> _Document layout analysis data_
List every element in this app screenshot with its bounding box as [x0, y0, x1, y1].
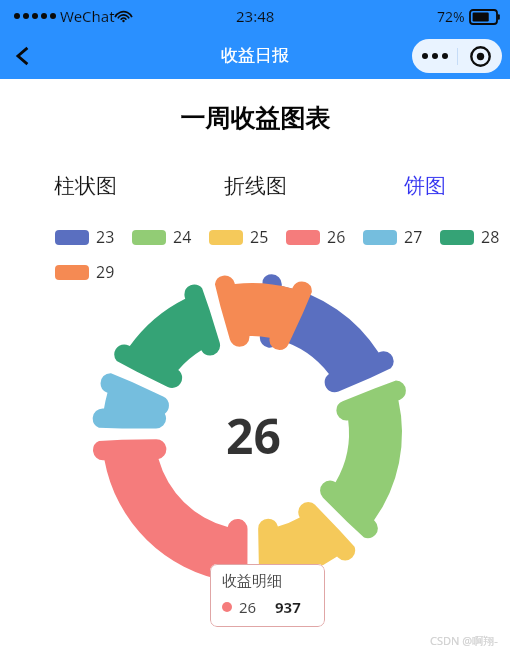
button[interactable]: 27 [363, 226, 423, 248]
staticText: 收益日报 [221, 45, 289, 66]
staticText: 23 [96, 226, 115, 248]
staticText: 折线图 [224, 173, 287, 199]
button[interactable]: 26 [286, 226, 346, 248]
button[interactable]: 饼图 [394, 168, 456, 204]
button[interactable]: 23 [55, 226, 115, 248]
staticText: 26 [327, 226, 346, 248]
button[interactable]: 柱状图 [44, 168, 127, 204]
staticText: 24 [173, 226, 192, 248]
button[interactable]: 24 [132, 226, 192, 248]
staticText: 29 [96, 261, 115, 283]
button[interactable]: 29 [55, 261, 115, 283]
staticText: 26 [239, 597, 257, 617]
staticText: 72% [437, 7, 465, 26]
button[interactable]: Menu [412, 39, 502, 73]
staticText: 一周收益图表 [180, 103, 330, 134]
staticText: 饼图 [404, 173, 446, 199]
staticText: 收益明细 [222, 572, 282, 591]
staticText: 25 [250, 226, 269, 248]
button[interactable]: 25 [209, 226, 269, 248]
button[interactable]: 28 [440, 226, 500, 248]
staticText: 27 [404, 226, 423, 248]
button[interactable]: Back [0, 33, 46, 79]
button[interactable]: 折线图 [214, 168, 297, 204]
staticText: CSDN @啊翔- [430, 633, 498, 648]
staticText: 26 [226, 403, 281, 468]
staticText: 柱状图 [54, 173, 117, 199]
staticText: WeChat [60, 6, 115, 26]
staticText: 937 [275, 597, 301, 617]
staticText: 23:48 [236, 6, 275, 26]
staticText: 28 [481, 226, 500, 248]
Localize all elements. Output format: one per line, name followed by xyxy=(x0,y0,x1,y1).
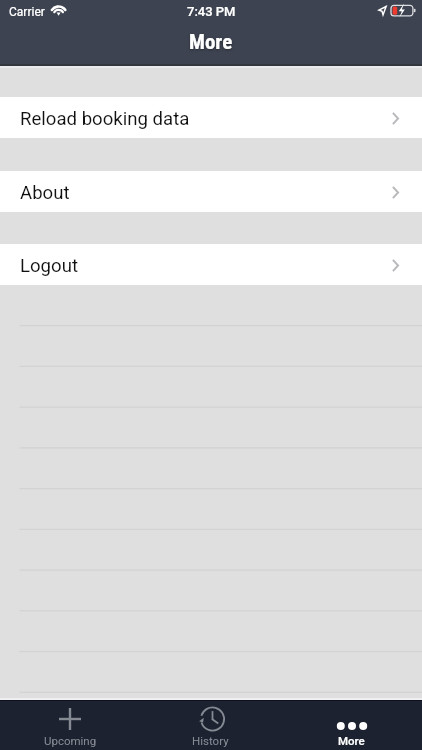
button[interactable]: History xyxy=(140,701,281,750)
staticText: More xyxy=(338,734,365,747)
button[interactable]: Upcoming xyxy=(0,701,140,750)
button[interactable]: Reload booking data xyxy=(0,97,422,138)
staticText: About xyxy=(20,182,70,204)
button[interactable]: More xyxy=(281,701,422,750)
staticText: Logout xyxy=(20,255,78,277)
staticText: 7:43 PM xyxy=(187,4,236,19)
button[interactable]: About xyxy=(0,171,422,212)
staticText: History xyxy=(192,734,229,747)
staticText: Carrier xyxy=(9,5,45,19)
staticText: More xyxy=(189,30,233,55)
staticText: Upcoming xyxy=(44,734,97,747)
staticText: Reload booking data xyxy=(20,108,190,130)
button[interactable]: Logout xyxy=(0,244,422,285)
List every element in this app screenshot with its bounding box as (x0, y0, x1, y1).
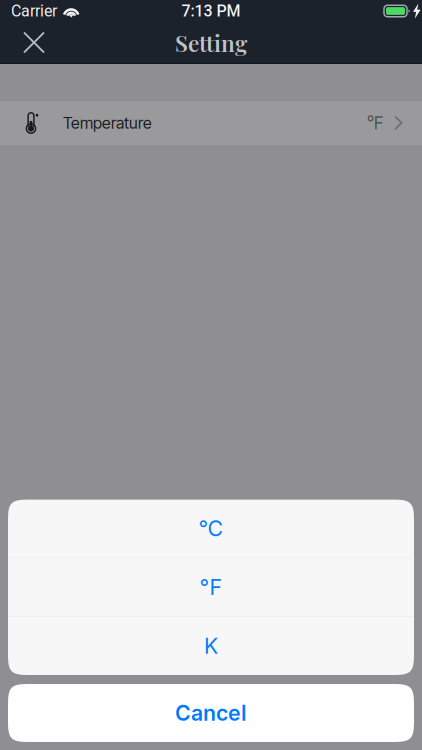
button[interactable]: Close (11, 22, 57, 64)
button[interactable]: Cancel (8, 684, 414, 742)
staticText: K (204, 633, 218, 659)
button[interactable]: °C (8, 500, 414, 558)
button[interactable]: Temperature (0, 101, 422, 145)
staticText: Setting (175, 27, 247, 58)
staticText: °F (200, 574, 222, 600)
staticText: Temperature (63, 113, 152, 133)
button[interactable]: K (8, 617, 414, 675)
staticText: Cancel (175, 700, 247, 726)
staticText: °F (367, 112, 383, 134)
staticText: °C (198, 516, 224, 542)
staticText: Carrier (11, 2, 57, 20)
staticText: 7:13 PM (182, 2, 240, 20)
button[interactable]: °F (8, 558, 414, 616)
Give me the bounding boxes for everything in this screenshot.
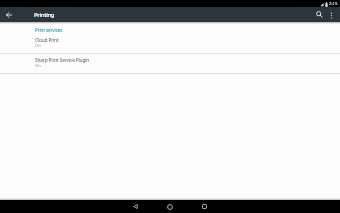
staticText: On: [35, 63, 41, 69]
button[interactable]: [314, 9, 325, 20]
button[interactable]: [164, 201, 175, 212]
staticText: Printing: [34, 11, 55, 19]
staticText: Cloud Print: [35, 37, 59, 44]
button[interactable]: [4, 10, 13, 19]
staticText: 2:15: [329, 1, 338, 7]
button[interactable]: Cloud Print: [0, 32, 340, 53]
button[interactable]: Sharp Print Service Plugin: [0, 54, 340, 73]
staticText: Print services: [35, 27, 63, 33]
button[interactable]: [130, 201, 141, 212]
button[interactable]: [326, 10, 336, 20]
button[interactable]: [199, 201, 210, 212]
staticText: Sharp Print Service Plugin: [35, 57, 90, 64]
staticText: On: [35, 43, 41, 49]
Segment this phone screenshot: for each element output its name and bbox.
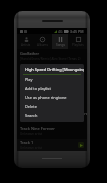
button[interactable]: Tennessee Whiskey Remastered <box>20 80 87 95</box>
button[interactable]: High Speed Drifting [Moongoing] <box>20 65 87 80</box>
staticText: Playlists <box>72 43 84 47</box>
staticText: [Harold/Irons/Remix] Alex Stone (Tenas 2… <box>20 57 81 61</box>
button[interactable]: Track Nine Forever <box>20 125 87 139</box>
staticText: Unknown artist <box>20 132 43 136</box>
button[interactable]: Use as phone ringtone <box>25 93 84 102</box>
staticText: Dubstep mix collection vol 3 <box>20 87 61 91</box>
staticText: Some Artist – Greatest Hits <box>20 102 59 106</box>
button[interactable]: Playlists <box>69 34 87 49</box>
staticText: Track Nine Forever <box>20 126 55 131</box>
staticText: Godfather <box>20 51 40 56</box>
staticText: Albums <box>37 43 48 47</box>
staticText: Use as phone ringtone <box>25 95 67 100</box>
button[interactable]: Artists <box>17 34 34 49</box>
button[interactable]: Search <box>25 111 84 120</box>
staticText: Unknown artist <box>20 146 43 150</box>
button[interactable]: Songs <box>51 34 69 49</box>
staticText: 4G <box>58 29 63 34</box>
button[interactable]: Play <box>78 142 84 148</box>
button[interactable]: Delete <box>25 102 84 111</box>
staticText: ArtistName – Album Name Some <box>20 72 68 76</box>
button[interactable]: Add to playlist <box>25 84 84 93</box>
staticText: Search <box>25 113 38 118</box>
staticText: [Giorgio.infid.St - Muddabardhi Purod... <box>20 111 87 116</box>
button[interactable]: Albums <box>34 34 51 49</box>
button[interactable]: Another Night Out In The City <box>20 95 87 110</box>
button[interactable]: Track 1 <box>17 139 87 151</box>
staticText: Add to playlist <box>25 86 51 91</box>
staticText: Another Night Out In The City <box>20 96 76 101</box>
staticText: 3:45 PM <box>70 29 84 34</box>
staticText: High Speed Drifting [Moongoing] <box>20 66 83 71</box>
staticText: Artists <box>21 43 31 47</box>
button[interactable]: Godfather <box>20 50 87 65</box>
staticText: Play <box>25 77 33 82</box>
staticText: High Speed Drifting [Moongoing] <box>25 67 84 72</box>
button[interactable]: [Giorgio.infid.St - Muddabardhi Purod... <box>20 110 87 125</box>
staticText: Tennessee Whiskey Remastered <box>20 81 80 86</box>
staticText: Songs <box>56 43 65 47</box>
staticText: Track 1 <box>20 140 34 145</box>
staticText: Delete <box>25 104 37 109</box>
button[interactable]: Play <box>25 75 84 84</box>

> _To do_
Transcribe the records above exactly, skipping pictures.

> _Result_
List every element in this app screenshot with its bounding box as [x0, y0, x1, y1].
button[interactable]: 27 [363, 226, 423, 248]
staticText: 收益日报 [221, 45, 289, 66]
staticText: 23 [96, 226, 115, 248]
staticText: 折线图 [224, 173, 287, 199]
button[interactable]: 26 [286, 226, 346, 248]
button[interactable]: 饼图 [394, 168, 456, 204]
button[interactable]: 23 [55, 226, 115, 248]
staticText: 26 [327, 226, 346, 248]
button[interactable]: 柱状图 [44, 168, 127, 204]
staticText: 24 [173, 226, 192, 248]
button[interactable]: 24 [132, 226, 192, 248]
staticText: 29 [96, 261, 115, 283]
button[interactable]: 29 [55, 261, 115, 283]
staticText: 26 [239, 597, 257, 617]
staticText: 72% [437, 7, 465, 26]
button[interactable]: Menu [412, 39, 502, 73]
staticText: 一周收益图表 [180, 103, 330, 134]
staticText: 饼图 [404, 173, 446, 199]
staticText: 收益明细 [222, 572, 282, 591]
staticText: 25 [250, 226, 269, 248]
button[interactable]: 25 [209, 226, 269, 248]
button[interactable]: 28 [440, 226, 500, 248]
staticText: 27 [404, 226, 423, 248]
button[interactable]: Back [0, 33, 46, 79]
button[interactable]: 折线图 [214, 168, 297, 204]
staticText: CSDN @啊翔- [430, 633, 498, 648]
staticText: 26 [226, 403, 281, 468]
staticText: 柱状图 [54, 173, 117, 199]
staticText: WeChat [60, 6, 115, 26]
staticText: 937 [275, 597, 301, 617]
staticText: 23:48 [236, 6, 275, 26]
staticText: 28 [481, 226, 500, 248]
Localize all elements. Output format: one per line, name followed by xyxy=(x0,y0,x1,y1).
button[interactable]: History xyxy=(140,701,281,750)
staticText: More xyxy=(338,734,365,747)
button[interactable]: Upcoming xyxy=(0,701,140,750)
button[interactable]: Reload booking data xyxy=(0,97,422,138)
staticText: About xyxy=(20,182,70,204)
button[interactable]: More xyxy=(281,701,422,750)
staticText: Logout xyxy=(20,255,78,277)
staticText: 7:43 PM xyxy=(187,4,236,19)
button[interactable]: About xyxy=(0,171,422,212)
staticText: History xyxy=(192,734,229,747)
staticText: Carrier xyxy=(9,5,45,19)
staticText: More xyxy=(189,30,233,55)
staticText: Upcoming xyxy=(44,734,97,747)
staticText: Reload booking data xyxy=(20,108,190,130)
button[interactable]: Logout xyxy=(0,244,422,285)
List every element in this app screenshot with its bounding box as (x0, y0, x1, y1).
button[interactable]: Close (11, 22, 57, 64)
button[interactable]: Cancel (8, 684, 414, 742)
staticText: K (204, 633, 218, 659)
button[interactable]: °C (8, 500, 414, 558)
button[interactable]: Temperature (0, 101, 422, 145)
staticText: Setting (175, 27, 247, 58)
staticText: °F (200, 574, 222, 600)
staticText: Temperature (63, 113, 152, 133)
button[interactable]: K (8, 617, 414, 675)
staticText: Cancel (175, 700, 247, 726)
staticText: °F (367, 112, 383, 134)
staticText: °C (198, 516, 224, 542)
staticText: Carrier (11, 2, 57, 20)
staticText: 7:13 PM (182, 2, 240, 20)
button[interactable]: °F (8, 558, 414, 616)
Give me the bounding boxes for everything in this screenshot.
staticText: On: [35, 63, 41, 69]
button[interactable]: [314, 9, 325, 20]
button[interactable]: [164, 201, 175, 212]
staticText: Printing: [34, 11, 55, 19]
staticText: Cloud Print: [35, 37, 59, 44]
button[interactable]: [4, 10, 13, 19]
staticText: 2:15: [329, 1, 338, 7]
button[interactable]: Cloud Print: [0, 32, 340, 53]
button[interactable]: Sharp Print Service Plugin: [0, 54, 340, 73]
staticText: Print services: [35, 27, 63, 33]
button[interactable]: [130, 201, 141, 212]
button[interactable]: [326, 10, 336, 20]
button[interactable]: [199, 201, 210, 212]
staticText: Sharp Print Service Plugin: [35, 57, 90, 64]
staticText: On: [35, 43, 41, 49]
Segment this phone screenshot: for each element output its name and bbox.
button[interactable]: Tennessee Whiskey Remastered <box>20 80 87 95</box>
button[interactable]: High Speed Drifting [Moongoing] <box>20 65 87 80</box>
staticText: Playlists <box>72 43 84 47</box>
staticText: [Harold/Irons/Remix] Alex Stone (Tenas 2… <box>20 57 81 61</box>
button[interactable]: Track Nine Forever <box>20 125 87 139</box>
staticText: Unknown artist <box>20 132 43 136</box>
button[interactable]: Use as phone ringtone <box>25 93 84 102</box>
staticText: Dubstep mix collection vol 3 <box>20 87 61 91</box>
staticText: Some Artist – Greatest Hits <box>20 102 59 106</box>
button[interactable]: Playlists <box>69 34 87 49</box>
staticText: Track Nine Forever <box>20 126 55 131</box>
staticText: Godfather <box>20 51 40 56</box>
staticText: Albums <box>37 43 48 47</box>
staticText: Use as phone ringtone <box>25 95 67 100</box>
button[interactable]: Artists <box>17 34 34 49</box>
button[interactable]: Search <box>25 111 84 120</box>
staticText: Unknown artist <box>20 146 43 150</box>
button[interactable]: Songs <box>51 34 69 49</box>
staticText: 4G <box>58 29 63 34</box>
button[interactable]: Play <box>78 142 84 148</box>
button[interactable]: Delete <box>25 102 84 111</box>
staticText: ArtistName – Album Name Some <box>20 72 68 76</box>
button[interactable]: Add to playlist <box>25 84 84 93</box>
staticText: Search <box>25 113 38 118</box>
staticText: [Giorgio.infid.St - Muddabardhi Purod... <box>20 111 87 116</box>
button[interactable]: Albums <box>34 34 51 49</box>
button[interactable]: Another Night Out In The City <box>20 95 87 110</box>
button[interactable]: Track 1 <box>17 139 87 151</box>
staticText: Add to playlist <box>25 86 51 91</box>
staticText: Another Night Out In The City <box>20 96 76 101</box>
staticText: 3:45 PM <box>70 29 84 34</box>
staticText: High Speed Drifting [Moongoing] <box>20 66 83 71</box>
staticText: Artists <box>21 43 31 47</box>
button[interactable]: Godfather <box>20 50 87 65</box>
staticText: Play <box>25 77 33 82</box>
staticText: High Speed Drifting [Moongoing] <box>25 67 84 72</box>
button[interactable]: [Giorgio.infid.St - Muddabardhi Purod... <box>20 110 87 125</box>
staticText: Tennessee Whiskey Remastered <box>20 81 80 86</box>
staticText: Songs <box>56 43 65 47</box>
staticText: Track 1 <box>20 140 34 145</box>
staticText: Delete <box>25 104 37 109</box>
button[interactable]: Play <box>25 75 84 84</box>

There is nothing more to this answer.